Он играл в футбол и в теннис, был вратарем университетской команды, крутил романы с англичанками, но главным его занятием, его единственной реальностью стала литература.
Он переводил на русский «Алису в Стране чудес», писал стихи, оттачивая свой дар. Кембридж стал для него не местом учебы, а местом самоопределения. Здесь, вдали от родины, он окончательно понял, что его единственная отчизна — русская словесность.
Русский Берлин и рождение Сирина
Летом 1920 года его родители переехали в Берлин. Веймарская Германия, с ее галопирующей инфляцией, была дешевой страной, и именно сюда хлынул главный поток русской эмиграции.
Берлин на десятилетие превратился в столицу «России в изгнании», город-призрак, где на улицах слышалась русская речь, где действовали русские театры, рестораны, издательства и выходили десятки русских газет.
Владимир Дмитриевич Набоков вместе со своим старым соратником Иосифом Гессеном основал новую либеральную газету «Руль», быстро ставшую главным рупором демократической эмиграции.
Здесь, на страницах «Руля», 7 января 1921 года, в Рождество, впервые появилось имя, которому суждено было стать литературной маской, вторым «я» молодого писателя, — В. Сирин.
Этим псевдонимом (от греческого «сирена» — райская птица из славянской мифологии с женской головой, поющая завораживающие песни) он подписал фантастический рассказ «Нежить».
Выбор псевдонима был не случаен: он хотел дистанцироваться от отца, известного публициста, печатавшегося в той же газете.
Но был в этом и более глубокий, почти мистический смысл: рождался новый автор, волшебная птица, чей голос должен был зачаровать и заворожить изгнанников, воскресив для них утраченный мир.
Катастрофа. Смерть отца
28 марта 1922 года. Этот день навсегда разделил жизнь Набокова на «до» и «после».
В зале Берлинской филармонии проходила лекция лидера кадетской партии Павла Милюкова. В зале присутствовал и Владимир Дмитриевич Набоков.
Внезапно из толпы выскочили двое и с криком «За царскую семью и за Россию!» открыли стрельбу по Милюкову. Прежде чем кто-либо успел опомниться, Владимир Дмитриевич бросился на одного из террористов, сбил его с ног и пытался обезоружить.

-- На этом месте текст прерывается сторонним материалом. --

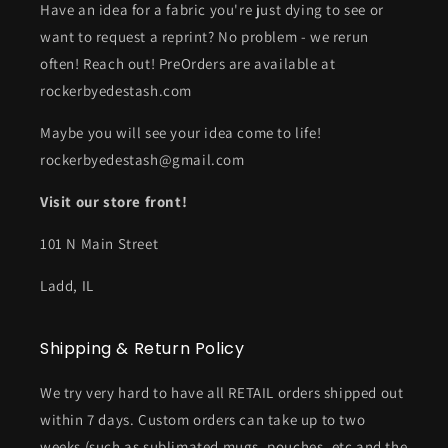
Have an idea for a fabric you're just dying to see or
want to request a reprint? No problem - we rerun
often! Reach out! PreOrders are available at
rockerbyedestash.com
Maybe you will see your idea come to life!
rockerbyedestash@gmail.com
Visit our store front!
101 N Main Street
Ladd, IL
Shipping & Return Policy
We try very hard to have all RETAIL orders shipped out
within 7 days. Custom orders can take up to two
weeks (such as sublimated mugs, pouches, etc and the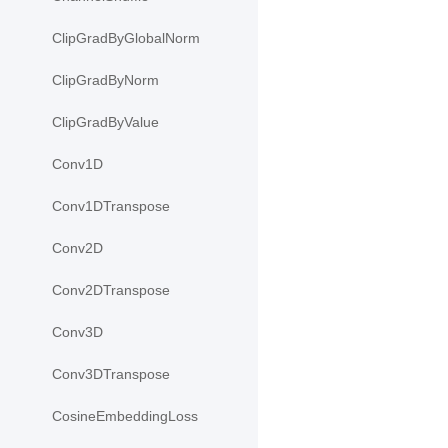
ClipGradByGlobalNorm
ClipGradByNorm
ClipGradByValue
Conv1D
Conv1DTranspose
Conv2D
Conv2DTranspose
Conv3D
Conv3DTranspose
CosineEmbeddingLoss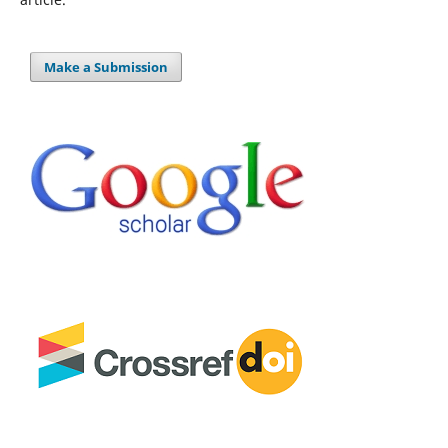
Make a Submission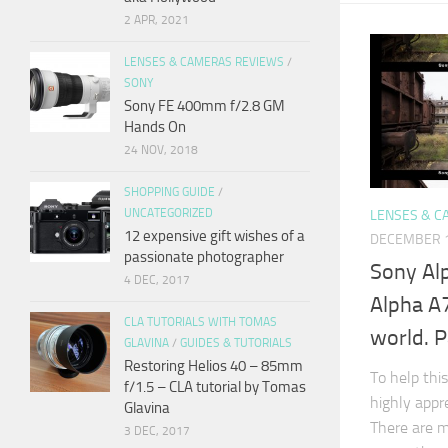
2 APR, 2021
LENSES & CAMERAS REVIEWS
/
SONY
Sony FE 400mm f/2.8 GM
Hands On
24 NOV, 2018
SHOPPING GUIDE
/
UNCATEGORIZED
LENSES & C
12 expensive gift wishes of a
DECEMBER 1
passionate photographer
Sony Al
4 DEC, 2017
Alpha A7
CLA TUTORIALS WITH TOMAS
world. P
GLAVINA
/
GUIDES & TUTORIALS
Restoring Helios 40 – 85mm
To help this
f/1.5 – CLA tutorial by Tomas
highly appr
Glavina
There are m
3 DEC, 2017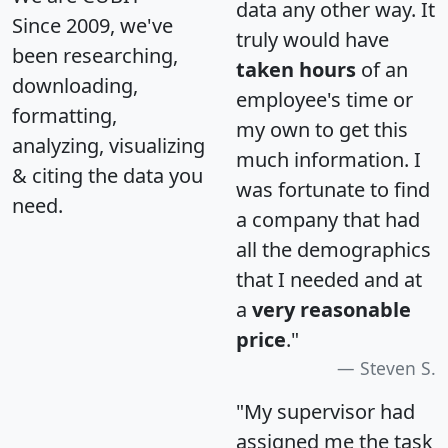
data any other way. It
Since 2009, we've
truly would have
been researching,
taken hours
of an
downloading,
employee's time or
formatting,
my own to get this
analyzing, visualizing
much information. I
& citing the data you
was fortunate to find
need.
a company that had
all the demographics
that I needed and at
a
very reasonable
price
."
Steven S.
"My supervisor had
assigned me the task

В этот момент второй убийца трижды выстрелил ему в спину.
Одна из пуль попала в сердце.
В ту ночь двадцатидвухлетний Владимир, только что приехавший из Кембриджа на пасхальные каникулы, был дома с матерью, читал ей стихи Блока об Италии.
Раздался телефонный звонок. Звонил Гессен, просил срочно приехать в Филармонию, говорил о «большом несчастье» с отцом.
«Он умолял меня не брать с собой маму. Я пытался успокоить ее, но она, как и я, почувствовала, что отца больше нет», — запишет он в дневнике.
По дороге в такси он вспоминал последний разговор с отцом, накануне, об опере «Борис Годунов», и то, как отец, уходя, передал ему газеты в дверную щель. «От этого жеста мне стало страшно, потому что руки его не было видно».
Эта деталь, эта невидимая рука, протягивающая весть из-за порога, стала для него пророческим знаком вечной разлуки.
Смерть отца была не просто личной трагедией. Она была концом целой эпохи, окончательным крушением надежд на возвращение.
Отец был его живой связью с Россией, с тем миром чести, долга и либеральных идеалов, который был безжалостно расстрелян в берлинском зале. Теперь изгнание стало абсолютным. На смерть отца Набоков откликнулся стихотворением «Пасха», где боль утраты переплавляется в мистическое предчувствие вечной жизни.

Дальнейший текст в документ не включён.